The create_or_update_pipeline response includes success, state, errors, and a human-readable message with suggested fixes. The get_pipeline tool provides deeper diagnostics including recent events and error stack traces. Always verify output tables after a successful run — a pipeline can complete with zero rows if the source path is wrong.

Add advanced settings

“Create a pipeline with development mode, continuous execution, and custom Spark configuration using extra_settings”

result = create_or_update_pipeline(
    name="my_streaming_pipeline",
    root_path="/Workspace/Users/user@example.com/my_pipeline",
    catalog="my_catalog",
    schema="my_schema",
    workspace_file_paths=[...],
    extra_settings={
        "development": True,
        "continuous": True,
        "configuration": {
            "spark.sql.shuffle.partitions": "auto",
            "schema_location_base": "/Volumes/my_catalog/metadata/schemas"
        },
        "tags": {"environment": "development", "owner": "data-team"}
    }
)

The extra_settings dict accepts any pipeline configuration parameter. Use it for development mode, continuous execution, pipeline-level Spark configs, custom tags, notifications, and cluster overrides.
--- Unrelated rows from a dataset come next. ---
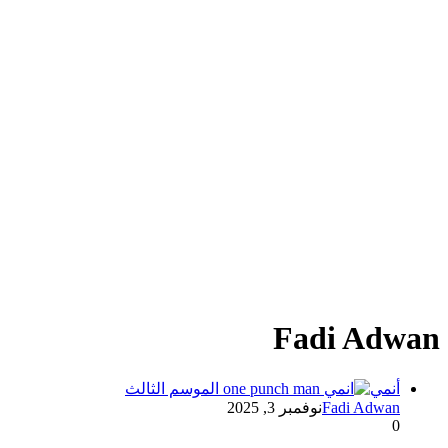
Fadi Adwan
أنمي
Fadi Adwan
نوفمبر 3, 2025
0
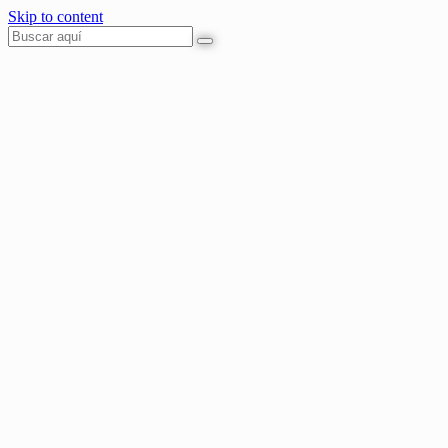
Skip to content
See the Advanced Configuration page for the full parameter reference.

Pipeline lifecycle management

“Show the other MCP tools available for managing pipelines after creation”

# Get pipeline status and recent events
details = get_pipeline(pipeline_id="abc-123")

# Run with options
run_pipeline(
    pipeline_id="abc-123",
    full_refresh=True,
    wait_for_completion=True,
    timeout=1800
)

# Stop a running pipeline
run_pipeline(pipeline_id="abc-123", stop=True)

# Validate without running
run_pipeline(pipeline_id="abc-123", validate_only=True)

# Delete when done prototyping
delete_pipeline(pipeline_id="abc-123")

The run_pipeline tool handles start, stop, validate, and full refresh. Use full_refresh=True when you change schema or need to reprocess all data. Use validate_only=True to check for configuration errors without consuming compute.

Watch Out For

No version control for pipeline settings — MCP creates pipelines imperatively. If you lose the conversation, you lose the configuration. Export to Asset Bundles before going to production.
workspace_file_paths must be absolute — relative paths or local paths do not work. Always use the full /Workspace/Users/... path that matches where upload_folder placed the files.
Pipeline ID changes on recreate — if you delete and recreate a pipeline, the ID changes. Any external references (job triggers, monitoring dashboards) break. Update the pipeline in place with create_or_update_pipeline using the same name instead.
Timeout on large initial loads — the default timeout may not be enough for first-run full refreshes on large datasets. Set timeout=3600 (1 hour) or use wait_for_completion=False and poll with get_pipeline.